Most people don’t have the right words to describe what they’re smelling. Though humans can distinguish about a trillion odors, our vocabulary is limited. Terms like “fruity” or “musky” are not only imprecise, but also colored by cultural bias. Unlike with other senses—hearing, sight, touch, and taste—we have trouble agreeing on universal terms for smells.
Now, an IBM study recently published in Nature suggests a promising solution to augment our smell vocabulary. Researchers led by computational neuroscientist Guillermo Cecci used artificial intelligence to create an algorithm that translates fuzzy descriptive words to their molecular equivalent, and vice versa.
Researchers summarized their findings in an “odor wheel” that takes the most commonly used English words to describe scent, and arranges them in associative order. For instance, “vanilla” is adjacent to “chocolate” and “caramel” on the wheel, signaling to perfumers and chemists that when someone wants a vanilla candle, they likely won’t mind hints of caramel or chocolate.
“Now we do not need to profile a certain smell across a large set of descriptors,” explains Cecci. “In a sense it is similar to a color wheel… we can now mathematically determine nuances or close alternatives to a desired odor.”

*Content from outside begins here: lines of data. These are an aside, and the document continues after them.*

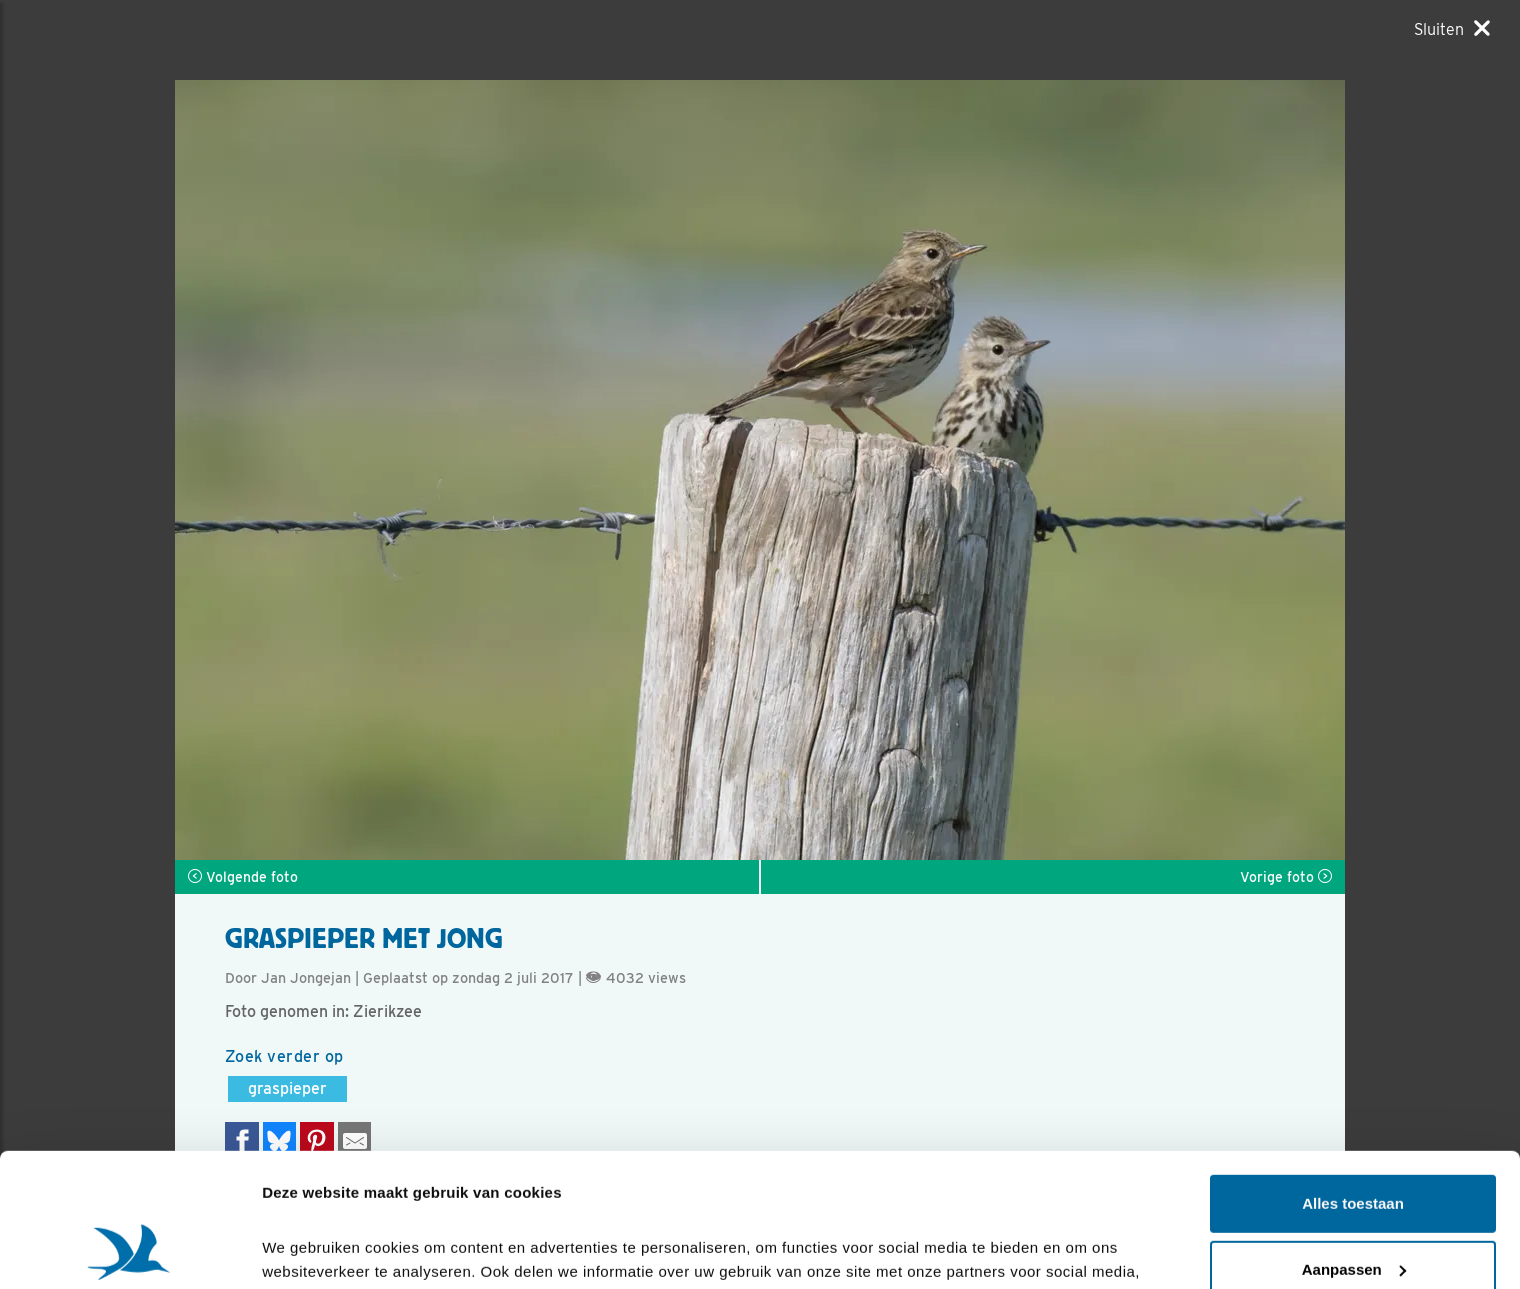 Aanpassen (1354, 1143)
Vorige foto (1286, 877)
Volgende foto (243, 877)
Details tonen (309, 1249)
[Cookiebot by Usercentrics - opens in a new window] (129, 1250)
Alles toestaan (1353, 1078)
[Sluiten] (1452, 29) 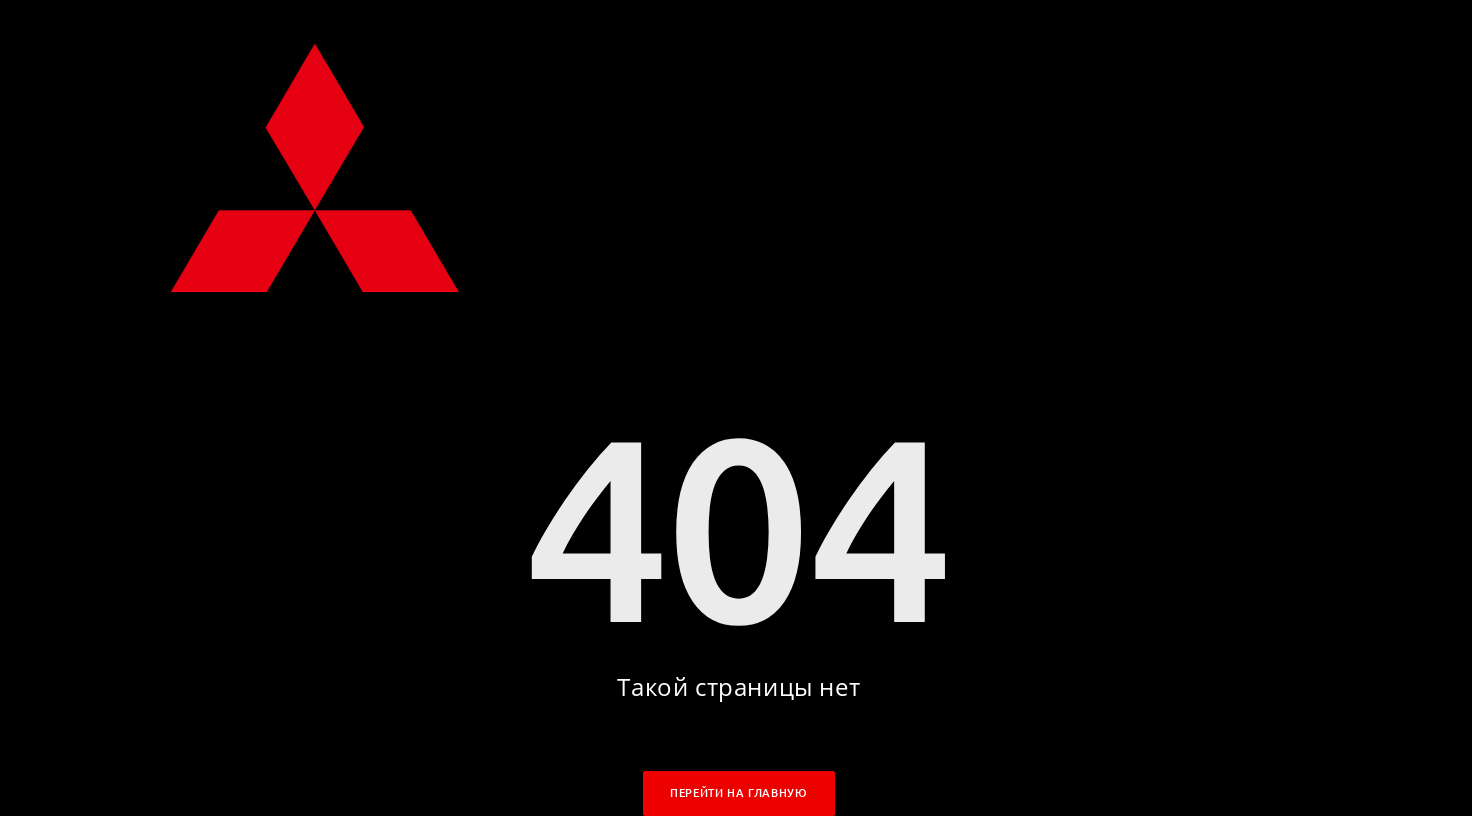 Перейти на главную (738, 793)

The odor wheel also shows that some descriptive words translate to molecules better than others. Words written in red, including “sweaty” or “cadaverous,” are understandable to chemists, while those in written blue, like “soapy” or “cardboard,” are problematically vague.
But the graphic could use an information designer’s touch. Several words in the odor wheel, such as “methane” and “ammonia,” are so faded that they’re barely legible. Confusingly, this means that they fall in the middle of the spectrum and not that they’re unclear, as faded words might suggest. We recognize the smell of ammonia more readily than that of potatoes, but on the wheel the former is faded and the latter is blue. (Paging IBM’s legion of design experts.)
AI to the rescue
Ultimately, the goal is to improve the human capacity to talk about smell, an ability that has languished in part because we prefer sanitized environments and tend to extinguish unpleasant odors, explains Cecci. In the same way machine learning is being used to scan books or process surveillance information, IBM is using it to expand linguistic abilities pertaining to smell.
IBM’s breakthrough research is helping to untangle the mysteries of the human olfactory system, but more work needs to be done to create a universally useful odor wheel. Cecci and co-author Pablo Meyer say the study should be conducted in other languages because our perceptions are always affected by cultural factors.
In theory, IBM’s algorithm can shorten the typically onerous manufacturing process involved in creating lab-made perfumes and odorants. Our limited vocabulary makes the job of creating scents laborious and expensive. As it’s been for centuries, perfumery is still largely a trial-and-error (or sniff-and-sample) endeavor. It takes trained “noses” months, if not years, to arrive at the desired scent.
Cecci points out that the healthcare industry can benefit from smell research, too. For example, a more precise odor vocabulary can help doctors diagnose neurodegenerative diseases faster. Adults who fail a simple sniff test are twice as likely to develop dementia, according to a study published last year in the Journal of the American Geriatrics Society.
The problem is that the language around scent has lacked an objective component. “We now think that given our AI-based method to semantically analyze odor perception, we will be able to work towards developing and finding signatures that can indicate disease,” says Cecci.